Luke May, the protagonist of Safe from the Neighbors,provides readers with a strange dilemma: as a character, he is hardly worthy of the masterful language that swirls around him. Luke is a high school history teacher in Loring, Mississippi, and though he seems to like his work—even going so far as to create and offer a local history course—he is a man without ambition or distinction. He is, as he says, “Mr. History.” He bemoans his life of discussing other people’s actions, rather than leading boycotts, taking a stand or otherwise creating history himself. Recently empty-nested, Luke and his wife, a passionate poet, have a ho-hum sex life and a predictable existence.

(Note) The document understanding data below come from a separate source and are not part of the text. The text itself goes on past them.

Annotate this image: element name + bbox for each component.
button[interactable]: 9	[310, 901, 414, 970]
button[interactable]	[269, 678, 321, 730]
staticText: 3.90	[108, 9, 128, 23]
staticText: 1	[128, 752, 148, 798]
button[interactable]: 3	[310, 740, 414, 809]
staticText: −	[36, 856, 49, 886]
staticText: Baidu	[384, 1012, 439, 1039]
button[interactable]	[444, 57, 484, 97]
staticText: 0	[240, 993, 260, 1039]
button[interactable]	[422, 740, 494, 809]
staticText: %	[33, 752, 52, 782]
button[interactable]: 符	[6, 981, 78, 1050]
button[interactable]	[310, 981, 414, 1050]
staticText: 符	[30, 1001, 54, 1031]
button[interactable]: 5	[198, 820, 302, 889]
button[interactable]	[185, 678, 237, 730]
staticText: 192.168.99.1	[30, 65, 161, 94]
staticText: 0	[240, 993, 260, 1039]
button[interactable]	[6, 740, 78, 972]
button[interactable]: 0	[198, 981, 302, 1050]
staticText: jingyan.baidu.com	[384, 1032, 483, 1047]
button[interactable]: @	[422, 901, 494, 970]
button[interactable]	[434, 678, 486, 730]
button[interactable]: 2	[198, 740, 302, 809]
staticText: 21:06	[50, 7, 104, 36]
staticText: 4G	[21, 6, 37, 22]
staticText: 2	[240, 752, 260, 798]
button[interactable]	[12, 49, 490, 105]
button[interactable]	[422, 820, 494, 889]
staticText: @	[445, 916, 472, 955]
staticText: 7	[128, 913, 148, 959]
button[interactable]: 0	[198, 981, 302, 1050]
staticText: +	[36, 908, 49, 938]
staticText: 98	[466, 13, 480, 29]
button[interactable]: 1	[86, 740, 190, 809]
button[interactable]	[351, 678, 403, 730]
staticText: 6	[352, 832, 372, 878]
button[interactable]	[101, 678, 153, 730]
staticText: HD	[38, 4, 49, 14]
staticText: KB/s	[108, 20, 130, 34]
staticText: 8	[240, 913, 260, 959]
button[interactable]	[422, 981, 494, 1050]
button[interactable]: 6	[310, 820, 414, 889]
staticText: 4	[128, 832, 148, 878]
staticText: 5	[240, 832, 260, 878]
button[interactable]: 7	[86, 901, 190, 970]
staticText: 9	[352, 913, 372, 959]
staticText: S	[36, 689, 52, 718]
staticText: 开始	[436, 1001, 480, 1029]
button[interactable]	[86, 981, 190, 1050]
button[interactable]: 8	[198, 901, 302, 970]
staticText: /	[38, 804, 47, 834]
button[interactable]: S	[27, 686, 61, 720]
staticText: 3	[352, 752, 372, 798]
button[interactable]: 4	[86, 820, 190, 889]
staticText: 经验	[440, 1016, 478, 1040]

When Maggie, a childhood friend, returns to Loring to teach French, Luke’s life changes drastically and quickly. In 1962, on the night that riots erupted at Ole Miss on account of James Meredith’s enrollment, Maggie’s father killed her mother. Luke longs to get to the bottom of this years-old mystery, and Maggie provides clues to the puzzle. A sophisticated and single woman, she also adds excitement to Luke’s flat daily life. They have an affair, and their passion escalates as Luke delves deeper into events from the past.

Although the reader may sympathize with Luke’s desires, he is not a particularly likeable character. But that’s fine, because Safe from the Neighbors is not a character- or plot-driven novel. It’s a novel of memorable words and phrases; of intense introspection; of images depicting the way we interact with people, both today and during the Civil Rights era of the Mississippi Delta. There are moments in Safe from the Neighbors—quiet observations about a gesture or a scene frozen in Luke’s memory—that will stick with the reader long after the book is finished.

The murder mystery and the tension created by Luke’s adultery will draw readers in to this novel. But it is Yarbrough’s beautifully crafted sentences that will keep them riveted to the end.